Ia menekankan, “Bersamaan dengan terjadinya perang yang dipaksakan, pada bulan terakhir tahun lalu dan Farvardin 1405, kita menyaksikan pengembangan sejumlah infrastruktur cerdas lembaga peradilan untuk mempermudah akses masyarakat terhadap keadilan. Selain itu, berdasarkan laporan yang diterima, beberapa perkara penting pemberantasan korupsi juga telah ditangani di Kejaksaan Teheran selama periode yang sama dan kini berada di ambang penerbitan dakwaan. Pada waktu yang tepat, sejauh diizinkan oleh hukum, informasi mengenai hal ini harus disampaikan kepada publik.”

Ketua lembaga peradilan menyatakan, “Dalam periode terakhir, kami dengan kesungguhan dan perhatian yang berlipat telah menindaklanjuti persoalan pemberantasan sumber-sumber dan titik-titik rawan korupsi. Jalan ini akan terus berlanjut dengan kuat, bahkan dalam kondisi perang.”

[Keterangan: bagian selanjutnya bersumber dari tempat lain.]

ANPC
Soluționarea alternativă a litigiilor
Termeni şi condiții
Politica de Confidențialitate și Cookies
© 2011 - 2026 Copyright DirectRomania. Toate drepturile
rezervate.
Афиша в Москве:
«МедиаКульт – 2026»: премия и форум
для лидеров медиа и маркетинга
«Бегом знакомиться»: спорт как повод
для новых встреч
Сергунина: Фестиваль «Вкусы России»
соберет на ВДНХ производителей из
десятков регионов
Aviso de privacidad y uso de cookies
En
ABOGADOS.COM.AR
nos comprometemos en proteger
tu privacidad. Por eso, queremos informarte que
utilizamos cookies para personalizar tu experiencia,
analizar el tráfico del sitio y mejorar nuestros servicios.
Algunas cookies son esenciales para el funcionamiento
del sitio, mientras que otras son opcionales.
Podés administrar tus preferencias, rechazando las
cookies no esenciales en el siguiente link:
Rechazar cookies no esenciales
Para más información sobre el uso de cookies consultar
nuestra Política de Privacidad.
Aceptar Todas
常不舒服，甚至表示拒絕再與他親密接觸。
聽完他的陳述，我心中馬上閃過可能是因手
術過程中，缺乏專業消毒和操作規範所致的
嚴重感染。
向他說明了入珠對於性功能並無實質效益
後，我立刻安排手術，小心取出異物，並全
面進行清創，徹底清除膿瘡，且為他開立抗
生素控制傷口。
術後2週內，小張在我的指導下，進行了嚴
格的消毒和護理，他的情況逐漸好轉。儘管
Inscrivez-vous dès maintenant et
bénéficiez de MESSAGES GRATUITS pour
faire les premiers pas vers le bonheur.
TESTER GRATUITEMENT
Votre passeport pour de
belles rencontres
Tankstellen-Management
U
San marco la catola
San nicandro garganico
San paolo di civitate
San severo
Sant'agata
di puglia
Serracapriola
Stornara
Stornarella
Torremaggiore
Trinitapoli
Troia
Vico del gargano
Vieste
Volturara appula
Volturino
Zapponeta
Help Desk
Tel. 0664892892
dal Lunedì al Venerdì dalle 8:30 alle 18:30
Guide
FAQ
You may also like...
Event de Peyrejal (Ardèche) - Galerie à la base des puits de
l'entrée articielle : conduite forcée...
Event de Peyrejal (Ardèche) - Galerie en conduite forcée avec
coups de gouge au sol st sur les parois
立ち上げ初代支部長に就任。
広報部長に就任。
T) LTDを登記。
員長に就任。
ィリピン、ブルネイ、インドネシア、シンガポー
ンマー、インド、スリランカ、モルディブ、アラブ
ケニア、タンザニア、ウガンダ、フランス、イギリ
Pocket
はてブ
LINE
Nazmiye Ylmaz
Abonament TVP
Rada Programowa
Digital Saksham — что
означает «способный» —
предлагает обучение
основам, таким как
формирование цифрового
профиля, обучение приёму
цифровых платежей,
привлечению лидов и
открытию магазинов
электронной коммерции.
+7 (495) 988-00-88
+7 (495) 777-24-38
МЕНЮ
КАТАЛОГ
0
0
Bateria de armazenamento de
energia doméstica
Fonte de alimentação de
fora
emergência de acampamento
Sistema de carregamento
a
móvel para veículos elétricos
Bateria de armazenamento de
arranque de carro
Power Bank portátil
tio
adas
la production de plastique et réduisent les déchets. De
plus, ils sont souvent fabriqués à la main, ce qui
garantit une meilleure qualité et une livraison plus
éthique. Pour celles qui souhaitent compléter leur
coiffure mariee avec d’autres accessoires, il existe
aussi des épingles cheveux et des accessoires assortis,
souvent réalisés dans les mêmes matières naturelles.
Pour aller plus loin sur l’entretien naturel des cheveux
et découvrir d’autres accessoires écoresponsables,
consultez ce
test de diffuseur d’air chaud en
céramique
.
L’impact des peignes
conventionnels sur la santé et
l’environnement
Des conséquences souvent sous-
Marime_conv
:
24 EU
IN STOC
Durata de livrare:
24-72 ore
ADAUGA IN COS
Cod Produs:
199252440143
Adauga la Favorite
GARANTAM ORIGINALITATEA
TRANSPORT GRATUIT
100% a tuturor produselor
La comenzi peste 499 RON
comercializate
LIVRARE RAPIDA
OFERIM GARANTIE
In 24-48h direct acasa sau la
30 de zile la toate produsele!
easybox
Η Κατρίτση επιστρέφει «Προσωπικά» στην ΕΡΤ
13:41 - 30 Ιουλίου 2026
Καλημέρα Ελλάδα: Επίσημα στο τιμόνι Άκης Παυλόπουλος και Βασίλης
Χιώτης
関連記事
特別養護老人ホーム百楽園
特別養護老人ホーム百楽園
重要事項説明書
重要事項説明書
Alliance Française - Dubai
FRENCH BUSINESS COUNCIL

Ketua Kehakiman, dengan menyinggung penamaan tahun 1405 oleh Pemimpin Tertinggi Revolusi dengan tema ekonomi, mengatakan, “Jangan kita lupakan bahwa Pemimpin Tertinggi Revolusi, di tengah perang paksaan ketiga, dengan pandangan jauh ke depan menamai tahun 1405 sebagai tahun ‘Ekonomi Perlawanan dalam Naungan Persatuan Nasional dan Keamanan Nasional’. Penamaan ini dalam kondisi sekarang menjadi teladan dan pedoman bagi kita. Hal ini menegaskan kepada kita bahwa meskipun berada dalam suasana perang, kita tidak boleh lalai sedikit pun dari ekonomi negara dan penguatan basis produksi nasional.”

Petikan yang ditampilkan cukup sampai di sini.